As 'Amphan' rumbled towards the Indian coastline, the effect was felt in Puri, Kendrapara, Jagatsinghpur and Khurda districts of Odisha which witnessed light rain and wind. Both are set to intensify over Tuesday and Wednesday.
The cyclone is likely to make a landfall between Digha, some 180 km south of Kolkata in West Bengal, and Hatiya islands in Bangladesh on Wednesday afternoon. The maximum sustained wind speed at the time of the landfall is likely to range between 155 and 165 kmph, gusting to 180 kmph.
IMD Director-General Mrutyunjay Mohapatra said since the cyclone is gradually weakening, its impact is unlikely to be very severe in Odisha.
However, coastal districts like Jagatsinghpur, Kendrapara, Bhadrak and Balasore are likely to be battered by heavy rains and high-velocity winds from Tuesday evening, he said.
Fourteen teams of National Disaster Response Force, each consisting of 45 personnel, and 20 units of Odisha Disaster Rapid Action Force (ODRAF) have been deployed in the districts likely to be hit.
"Around 4,000 SDRF personnel are monitoring the evacuation operation. The entire fishermen community has been asked not to venture out to the sea for the next two days, and those who are at sea have been asked to return," an official of the West Bengal disaster management department said.
Relief materials, including dry food and tarpaulin, have been dispatched to coastal areas, he said.
Quick response teams comprising trained civil defence volunteers and vehicles with safety gear have already reached the districts.
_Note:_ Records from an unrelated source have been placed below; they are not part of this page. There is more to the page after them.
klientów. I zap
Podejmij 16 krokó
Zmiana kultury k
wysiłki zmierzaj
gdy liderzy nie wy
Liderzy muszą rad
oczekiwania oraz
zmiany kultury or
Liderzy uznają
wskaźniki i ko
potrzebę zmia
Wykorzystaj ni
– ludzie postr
The State Emergency Operation Centre at the secretariat is in constant touch with the exigency units set up in the districts, he said.
The state's forest department has, meanwhile, formed rapid response teams to ensure that tigers from Sundarbans in South 24 Parganas do not stray into nearby human settlements.
Chief Wildlife Warden Ravi Kant Sinha said a control room has been set up at Gosaba to monitor the situation in the mangrove forests round-the-clock.
Rapid response teams have been deployed in Sajnekhali and Jharkhali in South 24 Parganas with tranquiliser guns, nets and speed boats to negotiate the creeks during urgency.
The cyclone comes a year after 'Fani' barreled through vast areas of Odisha on May 3 last year, claiming at least 64 lives and destroying infrastructure in power, telecom, water supply and other vital sectors.